Rodnyansky is working with three up-and-coming filmmakers whom, he says, demonstrate “absolute freedom” of expression: Kantemir Balagov, whose “Beanpole” won two prizes at Cannes last year; Kira Kovalenko, whose “Unclenching the Fists” is in post; and Vladimir Bitokov, whose “Mother, I Am Home” has been put on pause due to the pandemic.

“Their perception of the world is much more nuanced and complex than that of an older generation,” he says. “They do not compromise their vision, and in their brutal and complex films they speak the truth as they see it to people of their generation,” he says.

Producer Ilya Stewart, whose “Sputnik” was set to premiere at the canceled Tribeca Film Festival, is upbeat about indie filmmaking in Russia.

“The good news is that the recent changes in the industry’s management, so to speak — specifically in the ministry of culture and the various ecosystems surrounding it — are a great thing for the local industry overall. Some of the top positions have been taken by forward-thinking and very progressive professionals, seemingly with the best intentions for the industry going forward.”

Evgenia Markova, head of Russian film promotion agency Roskino, is also optimistic, saying international sales of Russian content have been rising by up to 25% a year. Roskino is in talks with the government about upping support for exports, which, coupled with an incentive for production, will boost the local industry further. This week, Roskino is holding an online market, Key Buyers Event, allowing Russian companies to present their projects to international buyers.

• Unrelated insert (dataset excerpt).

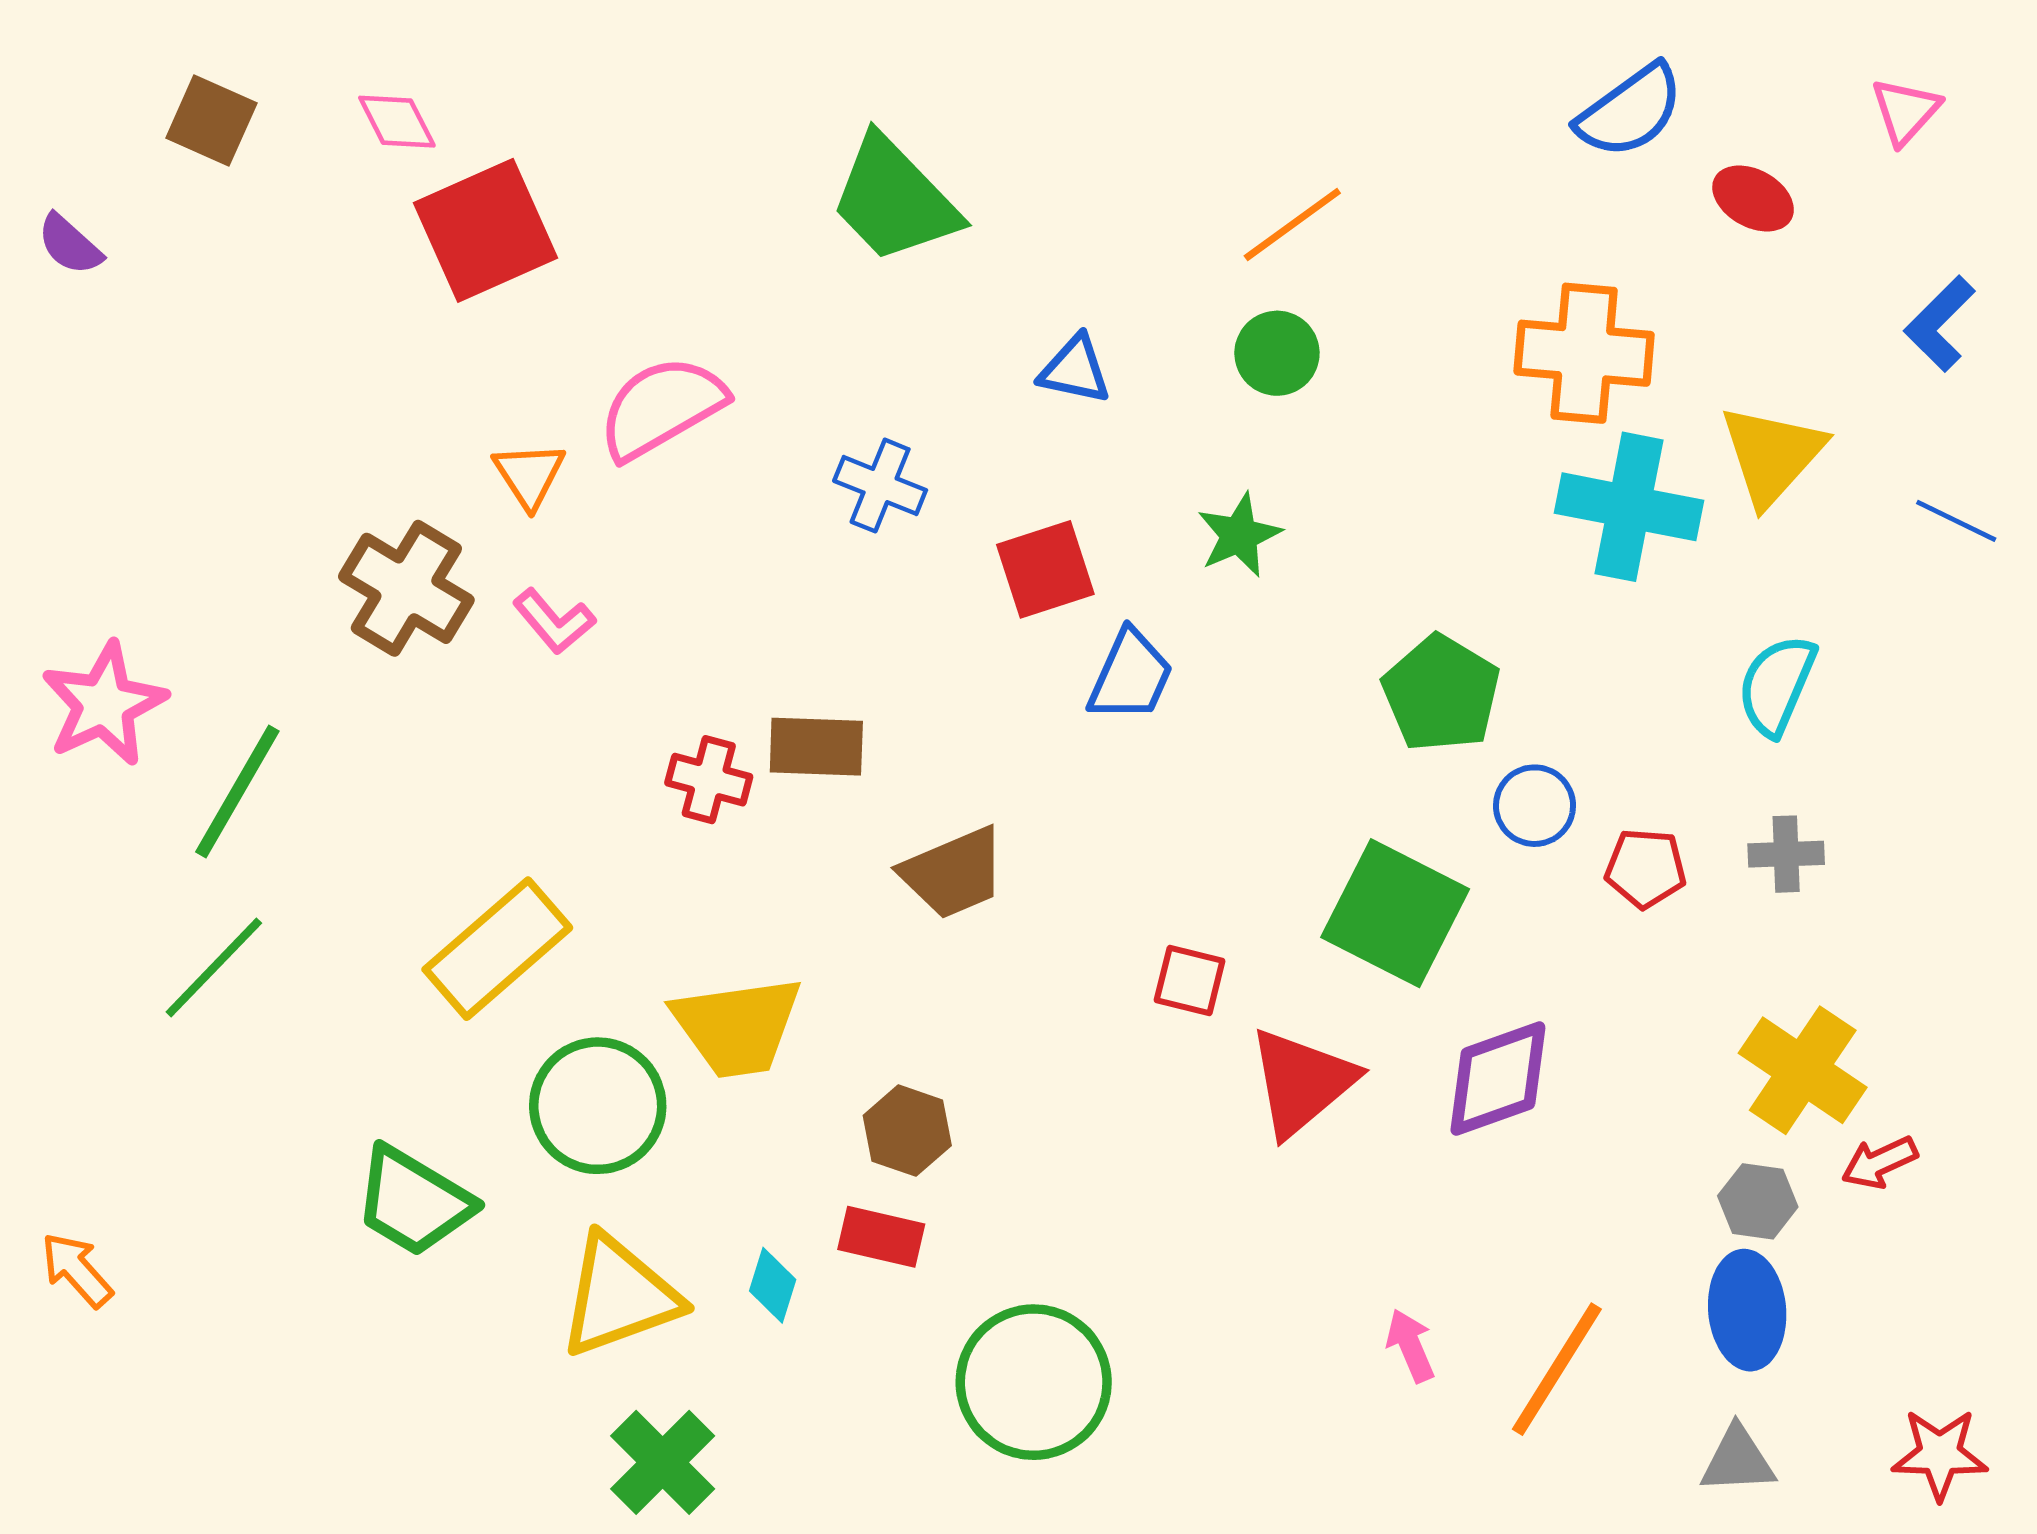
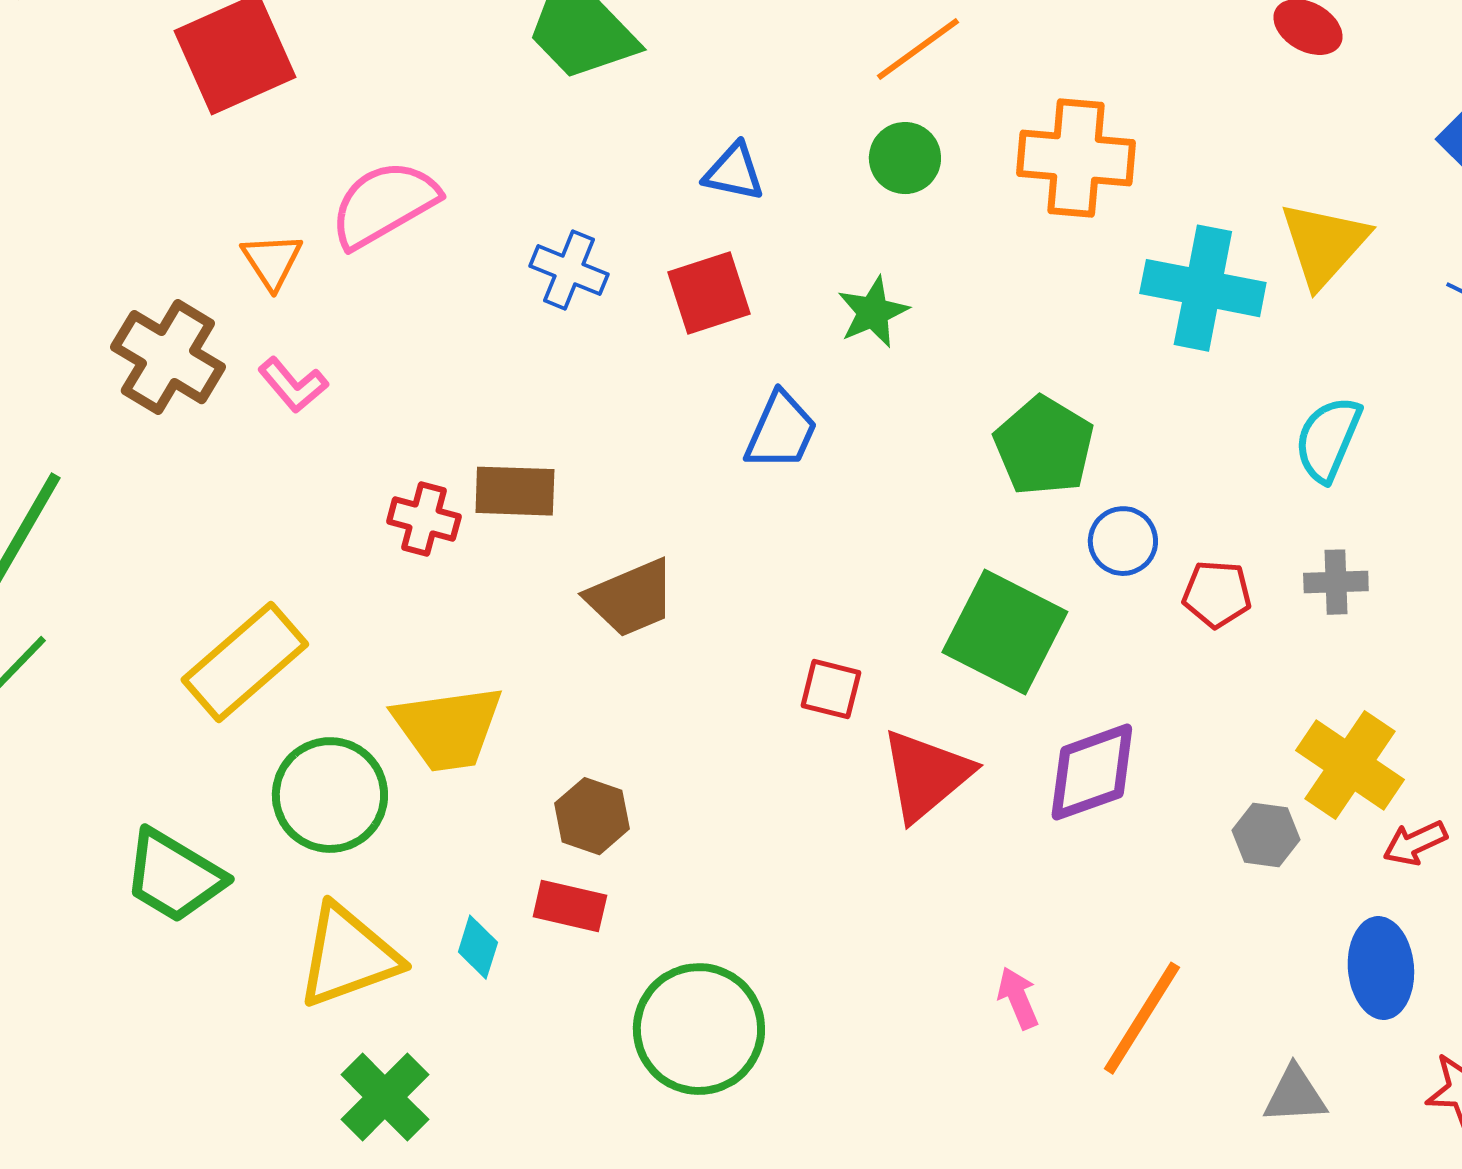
orange cross: (1584, 353) -> (1076, 158), moved
red square: (1045, 569) -> (709, 293), moved
gray hexagon: (1758, 1201) -> (1266, 835), moved
blue ellipse: (1747, 1310) -> (1381, 968), moved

Alexandra Modestova, CEO of Expocontent, says mainstream Russian filmmakers harbor strong international ambitions, which pushes them to focus on “compelling stories,” high production values, such as Fedor Bodnarchik’s sci-fi thriller “Invasion,” and strong writing, such as local hit comedy “Son of a Rich,” backed by a wealth of acting talent.

In the arthouse arena, Modestova lauds the younger generation of Russian filmmakers who “reflect boldly on social problems, relationships, people’s choices,” in films that deliver “honest and universally relatable stories.”